Over the last couple of years, the EPA has devoted significant enforcement resources to correcting alleged regulatory non-compliance of flares often citing federal requirements for equipment operator’s general duty under NSPS and NESHAPs. [2]  The EPA appears to be shifting away from its enforcement reliance on the general duty as the proposed rules acknowledge that existing “regulatory requirements are insufficient to ensure that refinery flares are operating consistently with the 98-percent HAP destruction efficiencies.” As a result, the EPA is proposing significant changes to standards for operations of flares, including that “refinery flares operate pilot flame systems continuously and with automatic re-ignition systems and that refinery flares operate with no visible emissions.” “Owners or operators of flares [must] monitor visible emissions at a minimum of once per day using an observation period of 5 minutes” with additional monitoring in the event of a single one minute visual observation.
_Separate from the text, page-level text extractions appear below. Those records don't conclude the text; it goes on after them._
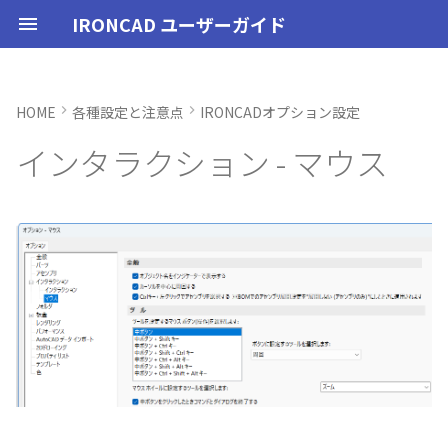
IRONCAD ユーザーガイド
HOME
各種設定と注意点
IRONCADオプション設定
IRONCAD の動作環境
全般
オプション設定を開く
起動と終了
起動と終了
起動と終了
新規シーンを開く
モデリング機能の改善
トラブル発生時のお問い合わ
アクティベーション
アップグレード
NLMインストール
購入ライセンス
ユーザーインターフェー
IRONCAD で扱う要素
TriBallとは
アセンブリの作成と解除
概要
SmartDimension
パーツ プロパティ
外部保存
2Dシェイプ
押し出し
スピン
スイープ
ロフト
エンボス
ねじ山
カタログ
インポート
配置拘束
サーフェスを作成
直線
トリム
3D曲線に寸法を指定
3D 曲線を編集
面を移動
展開/展開解除
スポイトへ抽出
配管コマンド
ユーザーインターフェー
表示操作
CAXA Draft のテンプレー
投影図の作成
3Dとリンクあり
ブロック
寸法の種類
幾何公差
座標系の設定
図面の印刷
オプション設定
ユーザーインターフェー
図枠テンプレートの保存
投影図の作成
部品表テンプレートの保
寸法の種類
ポリライン
スタイルとレイヤー
カタログ
お気に入りカタログの追
寸法作成時にパーツを参
曲線に接するエッジ配列
クイックベンド の追加
SLDDRWファイル のイン
カタログに DWGファイル
3Dデータの自動バックア
トランスレーターの強化
一部がワイヤー表示にな
インタラクション - マウス
せ方法
各部名称
各部名称
ついて
各部名称
化
ート
インポート
プ設定
小さなパーツが表示され
インストール
初期化、読み込み、書き出し
オプション設定
オプション設定
設定
パーツ 1 を作成
スケッチ機能の改善
[カーソルを中心に周回す
PC移行
ライセンスの確認方法(US
NLM起動
TERMライセンス
要素の選択方法
起動と解除
アセンブリ構造の変更
非表示
その他の測定ツール
アセンブリ プロパティ
挿入
作図
押し出しウィザード
スピンウィザード
スイープウィザード
ロフトウィザード
ラップエンボス
略図ねじ山
カタログセット
エクスポート
拘束関係の表示
スピン サーフェス
円
移動
3D曲線に拘束を設定
3D 曲線を作成
面を削除
ロフト
今すぐレンダリング
配管の作成例
シートの切り替え
投影図の追加
3Dとリンクなし
PDF読み込み
クイック寸法
面の指示記号
座標入力について
スマート印刷
シート背景の設定
図枠テンプレートのカタ
投影図の追加
バルーンの作成
SmartDimension
2点、接線、垂線
スタイルの設定
カタログセット
シーンブラウザとファイ
フィーチャからスケッチ
曲加工ストック の断面図
MP4形式でのアニメーシ
表示不具合の原因と対処
る]
インターフェースのカス
インターフェースのカス
テンプレートの作成手順
インターフェースのカス
化
存名の設定方法の変更
出
ストラクチャフレームの
任意の投影図の部品表作
投影図 の尺度設定
一括ですべてのファイル
エクスポート
パーツ/アセンブリが透け
法
イズ
イズ
イズ
ム機能の強化
存/閉じる
いる
アンインストール
パス
ユーザーインターフェース
ユーザーインターフェース
ユーザーインターフェース
パーツ 2 を作成
ストラクチャパーツ
ライセンスの確認方法(ス
NLM再起動
カタログからのドラッグ
軸ハンドル（直線移動）
アセンブリフィーチャ 押
抑制[非表示]
Triball 機能で寸法作成
既定のプロパティ項目の
編集
簡単押し出し
簡単スピン
簡単スイープ
簡単ロフト
パーツの入れ替え
親に固定
スイープ サーフェス
円弧
フィレット/面取り
交差曲線
面をマッチ
スケッチベンドの作成
アニメーション
補助図
既存の部品表を変換する
画像の挿入
並列寸法
溶接記号
オブジェクトの選択
管理者として実行
断面図
3D とリンクした部品表を
引出線寸法
四角形・多角形
レイヤーの設定
アイテムの入れ替え
見積表 に価格列を追加
[Ctrlキー+左クリックでア
ンドアロン)
ロップによるモデリング
出しカット
JIS の BLANK テンプレー
成する
オブジェクトビューア/プ
フィレットのための選択
穴寸法の自動算出 の強化
寸法補助線の長さ設定
不具合報告・修正プログラム
センブリを選択する]
を開く
パティリストに表示
ルターの追加
ストラクチャフレームの
すべてのパーツ/アセンブ
円柱や円柱穴が丸く表示
ライセンスタイプ
表示
表示操作
表示
図枠テンプレート
ねじ穴を作成
板金機能の改善
クライアント設定
平面ハンドル（面移動）
ゴーストパーツに設定
カスタムプロパティ
DWG/DXF のインポート
選択した面を押し出し
ガイドラインを使用した
ProActiveBOM
メカニズムモード
ロフト サーフェス
長方形
サイズ変更
投影曲線
面をオフセット
切り抜き
テクスチャ
断面図
Excel に出力
連続寸法
引出線
オブジェクト スナップ機
オプション設定の読込・
部分断面
角度寸法
円
カタログの右クリックメ
スケッチベンド の設定を
設定
を自動的に外部保存する
ない
SmartSnap（スマートス
アセンブリフィーチャ 穴
ト
Excel に出力
ー
存
グループとして配列
Smart Dimension 投影時
ホイールズーム
ップ）機能
レイヤーの定義
プロパティリストでのプ
断面図形の表示精度の向
自動整列
スタンドアロンライセン
システム
シェイプ
テンプレートの作成
3D モデルの投影
パーツ 3 を作成
CAXAドラフトの改善
アップグレード
中心ハンドル（点移動）
その他の機能
拘束
カタログの右クリックメ
干渉チェック
ルールド サーフェス
多角形
配列
曲線をラップ
面の半径を編集
成形ツール
バンプ
部分断面
角度寸法
面取り寸法
線
シート設定
図の更新
円弧長さ寸法
円弧
ティ編集
フィーチャのグループ化
TriBall で作成した配列の
ユーザーインターフェー
ス
ー
配列で作成したスケッチ
スプライン の制御点
集
表示不具合
[カーソルの位置にズームす
IntelliShape のサイズ編
スタイルの設定
投影オプションの追加
沿ってベンドを作成
投影図の中心基準で位置
インタラクション
TriBall
3D モデルの投影
部品表とバルーン（パー
斜め穴を作成
2Dドローイングの改善
ライセンスの確認方法(ネ
向きハンドル（向きの変
表示
解析
面からサーフェスを作成
点
ミラー
アイソパラメトリック曲
面を分割
ベンド角
ライトを挿入
省略図
円弧長さ寸法
穴寸法
長方形
図枠の変更
座標寸法の作成
楕円
る]
カタログブラウザでの
パーツプロパティをボデ
新
モバイルライセンス
ツ番号）
トワーク)
ポリライン の半径の編集
Ctrl+C/Ctrl+V のサポート
反映させる
メカニズムモード中のパ
トグルハンドルが表示さ
カーネルの切り替え
テンプレートの保存
パラメータ化による寸法
スケッチベンド にハンド
テキスト
アセンブリ作業
部品表とパーツ番号
フィーチャを編集
システム
回転
√aエラーチェック
メッシュサーフェス
楕円
軸でミラー
ブリッジ曲線
コーナーリリーフを作成
カメラ
詳細図
一括寸法
データム記号
円
破断面
並列寸法
スプライン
Further, the EPA is proposing to merge velocity requirements for steam and air assisted flares into a single standard and is proposing “new operational and monitoring requirements related to the combustion zone gas.” This requirement includes equipment that “fine-tune and control the amount of assist steam or air introduced at the flare tip such that combustion efficiency of the flare will be maximized.” “The proposed rule would allow the owner or operator flexibility to select the form of the combustion zone operational limit (i.e., net heating value, lower flammability limit, or total combustibles fraction) with which to comply in order to provide facilities the option of using monitors they may already have in place.” Also of interest, the EPA rejected including a requirement to maintain a maximum steam or air to fuel ratio in the standard as by itself it was inadequate to assure efficient operation.

The EPA is “proposing to revise Refinery MACT 1 for storage tanks to cross-reference the corresponding storage vessel requirements in the Generic MACT (including requirements for guidepole controls and other fittings as well as inspection requirements), and to revise the definition of Group 1 storage vessels to include storage vessels with capacities greater than or equal to 20,000 gallons but less than 40,000 gallons if the maximum true vapor pressure is 1.9 psia or greater and to include storage tanks greater than 40,000 gallons if the maximum true vapor pressure is 0.75 psia or greater.”

Also of significance, the EPA does not propose to change the fluid catalytic cracking unit (“FCCU”) limits found in the MACT standard other than to make them consistent with NSPS Subpart Ja. However, the EPA is proposing to require an FCCU performance test once every 5 years. The EPA also did not propose changes to the leak definitions applicable to the leak detection and repair (“LDAR”) program, changes to standards for gasoline loading racks, cooling towers/heat exchangers, wastewater treatment, reformer regenerations, and sulfur recovery units.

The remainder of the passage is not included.